© Peuples Noirs Peuples Africains no 2 (1978), 183-188.



TRIBUNE LIBRE
L'Apartheid et l'hypocrisie de gauche en France

Amidu MAGASA

1978, année Onusienne contre l'apartheid !!!

1978, année internationale contre l'Afrique au milieu de la violence armée des superpuissances (Américaine, Soviétique, Anglaise, Française, Chinoise et Cubaine ... ) par nègres de service interposés au nom de nationalismes mal-avoués.

L'histoire universelle nous enseigne que la conquête d'un pays par un autre pays obéit à une stratégie militaire bien connue des Français, en l'occurrence celle de Galliéni au Soudan Français (Mali) à la fin du XIXe siècle et qui consistait à faire des carrés de nègres au milieu desquels se cachaient des soldats français.
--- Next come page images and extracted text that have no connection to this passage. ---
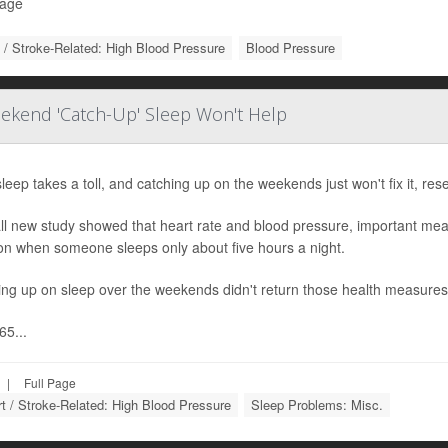
Page
 / Stroke-Related: High Blood Pressure
Blood Pressure
ekend 'Catch-Up' Sleep Won't Help
leep takes a toll, and catching up on the weekends just won't fix it, res
ll new study showed that heart rate and blood pressure, important mea
on when someone sleeps only about five hours a night.
ing up on sleep over the weekends didn't return those health measures
65...
|
Full Page
t / Stroke-Related: High Blood Pressure
Sleep Problems: Misc.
C'est ce que l'officier français exprime ainsi : « Ce sont de fiers soldats, ces cavaliers indigènes, les premières balles leur sont destinées, mais peu importe, ils n'hésitent jamais »[1]. Puisqu'il ne peut y avoir de conquête militaire sans adhésion idéologico-culturelle (la défaite américaine au Vietnam en est la plus récente illustration), le totalitarisme occidental réussit à sécréter des êtres abstraits, des nègres de service ou nègres-tampons, que sont les intellectuels africains.

En 1978, les Africains continuent à offrir leur tête et leur corps comme chair à canon de la droite ou de la gauche, du capitalisme ou du socialisme; mais jamais pour eux-mêmes, dans aucun des conflits actuels. L'Afrique vivrait-elle sa préhistoire ? Selon les religions monothéistes, athées ou non, il s'agirait là de la malédiction divine des fils de Cham. [PAGE 184]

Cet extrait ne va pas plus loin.